··· Provided information ···

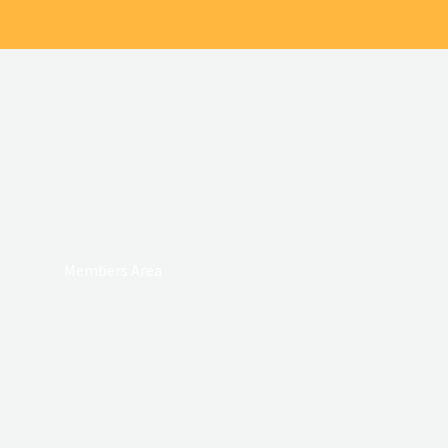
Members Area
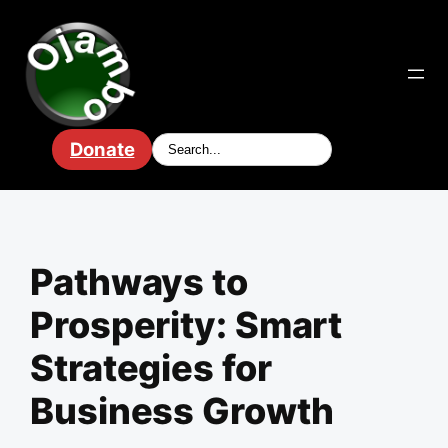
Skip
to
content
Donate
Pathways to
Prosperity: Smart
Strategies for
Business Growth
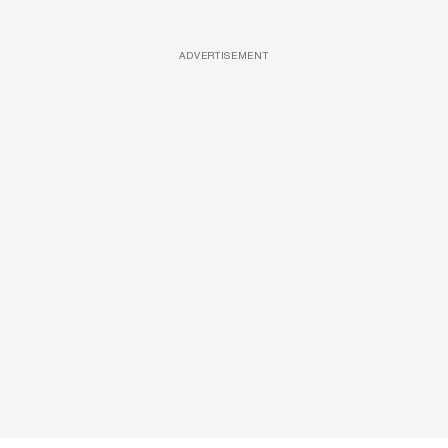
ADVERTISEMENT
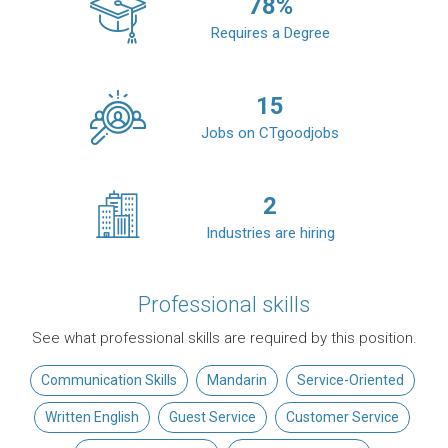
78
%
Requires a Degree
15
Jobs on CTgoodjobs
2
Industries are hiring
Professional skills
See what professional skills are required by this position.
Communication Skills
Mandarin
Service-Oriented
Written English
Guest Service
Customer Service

···
··· Provided information ···

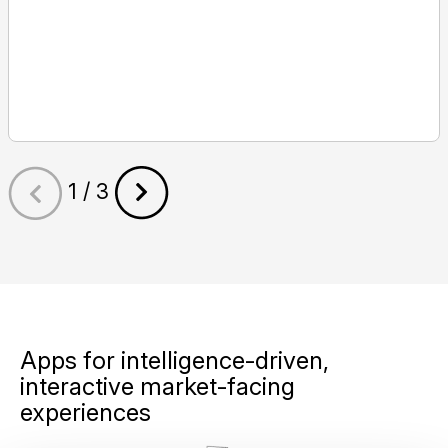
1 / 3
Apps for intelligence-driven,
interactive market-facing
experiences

···

- [Directions for this task]: Look for the word "Service" throughout the material above and copy every line that has it.

- [Worked solution]:
Service-Oriented
Guest Service
Customer Service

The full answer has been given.